Como sabem, toda a operação que se preze tem que ter um nome de código que a identifique, ainda pensámos em “Granito” ou “Basalto”, logo nos disseram que operações com nomes de pedras nem pensar, estavam reservados para algum VIP, optámos por algo mais singelo:

“Guerra é guerra e que ninguém se balde”.

O sinal para o início da movimentação das tropas seria dado com a chegada, tão discreta quanto possível, de um avião NORD-ATLAS vindo de Lisboa.

E ele acabou por aterrar em Bissau ao alvorecer do dia 23 de Junho com a sua carga ultra-secreta, estacionando em local fora do habitual para não dar nas vistas, descarregando de imediato inúmeras caixas de madeira devidamente acondicionadas e tapadas para que ninguém visse com que tipo de munições iríamos atacar o inimigo.

Logo pensaram os mais politizados que devia ser alguma nova arma secreta, provavelmente proibida pela Convenção de Genebra, tinha de ser algo bem pior que o napalm, que, ao contrário do constava nos cafés, até nem era proibido (só o passou a ser a partir de 1983).

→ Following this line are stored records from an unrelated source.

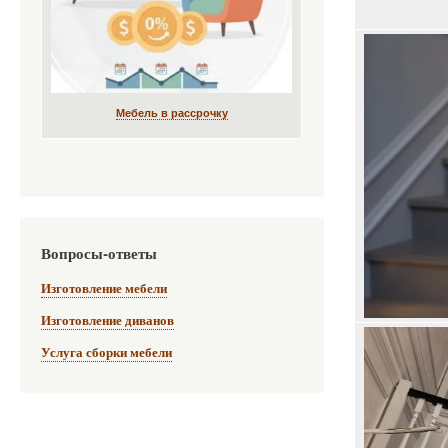
Мебель в рассрочку
Вопросы-ответы
Изготовление мебели
Изготовление диванов
Услуга сборки мебели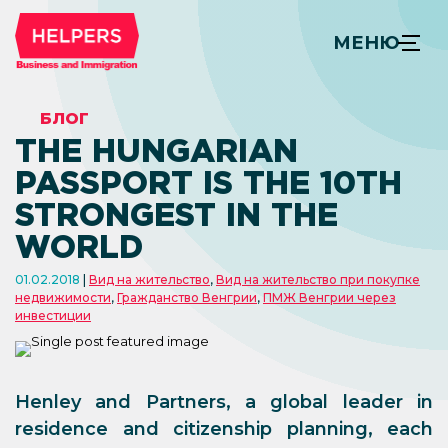
МЕНЮ
БЛОГ
THE HUNGARIAN
PASSPORT IS THE 10TH
STRONGEST IN THE
WORLD
01.02.2018
Вид на жительство
,
Вид на жительство при покупке
недвижимости
,
Гражданство Венгрии
,
ПМЖ Венгрии через
инвестиции
Henley and Partners, a global leader in
residence and citizenship planning, each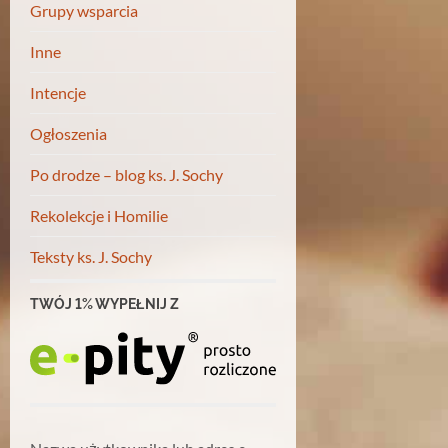
Grupy wsparcia
Inne
Intencje
Ogłoszenia
Po drodze – blog ks. J. Sochy
Rekolekcje i Homilie
Teksty ks. J. Sochy
TWÓJ 1% WYPEŁNIJ Z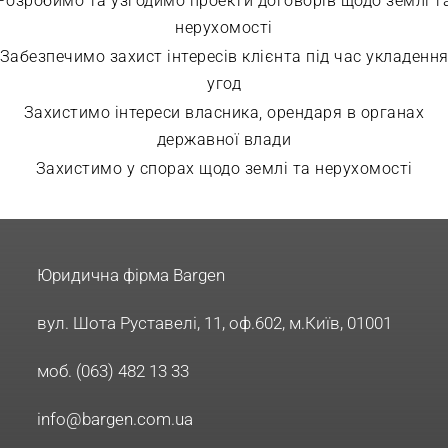
Розробимо та узгодимо проекти договорів щодо землі т
нерухомості
Забезпечимо захист інтересів клієнта під час укладенн
угод
Захистимо інтереси власника, орендаря в органах
державної влади
Захистимо у спорах щодо землі та нерухомості
Юридична фірма Bargen
вул. Шота Руставелі, 11, оф.602, м.Київ, 01001
моб. (063) 482 13 33
info@bargen.com.ua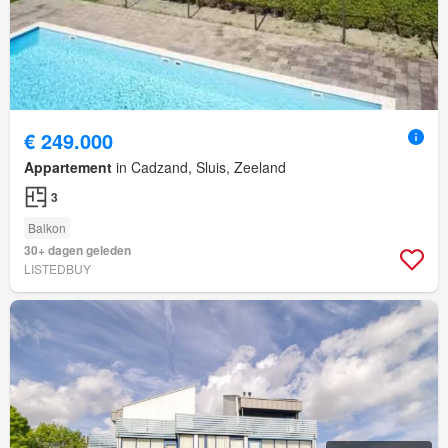
€ 249.000
Appartement
in Cadzand, Sluis, Zeeland
3
Balkon
30+ dagen geleden
LISTEDBUY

E que impropérios diria lá na sua rádio argelina aquele gajo de voz grossa e que agora quer ser vosso “Comandante” (que meu nunca será), quando soubesse da marosca?

Sem preocupações com todos estes pruridos, de imediato a máquina militar se pôs em movimento, ordens e contra-ordens à boa maneira portuguesa, os do QP a mandar, os Milicianos a vergar a mola.

Durante a tarde instalaram-se os assadores típicos da FAP (meio bidon a trabalhar a carvão e a combustível de avião JP4), descascaram-se as batatas, prepararam-se o tinto e as saladas...

Ao inicio da noite e após um very-light para sinalizar o local do objectivo, ouviu-se finalmente o sinal de chamamento para o ataque, “Horrendo, Fero, Ingente e Temeroso”.

Rapidamente manobrámos pelo fogo e pela manobra tal como tínhamos aprendido nos compêndios militares, as sardinhas saltavam das caixas de madeira para os assadores, daí para o pão ou prato conforme o treino do combatente, tiro e queda, limpar a arma e remuniciar de imediato, as “bazucas da Sagres” em disparos sucessivos, os invólucros a espalharem-se por todo o lado, as ordens a ecoarem:

“Ninguém manda alto ao fogo que o inimigo tá bravo”.

A noite correu pelo melhor, comeu-se, bebeu-se e conviveu-se como só se conseguia conviver nas noites africanas.

À volta dos assadores encontrámo-nos quase todos, o Coronel, os Majores (um deles do Exército, sortudo, fazia de oficial de ligação), Tenentes, Furriéis, Cabos e Soldados, que na Força Aérea sempre foi assim, “serviço é serviço e conhaque é conhaque”.

Ausências notadas foram a do nosso Comandante, Tenente-coronel Almeida Brito, o Maj. Mantovani Filipe (nosso oficial de ligação junto do QG), os Furriéis João Baltazar e António Ferreira e o Cabo Cóias, todos eles abatidos por mísseis Strela há menos de dois meses.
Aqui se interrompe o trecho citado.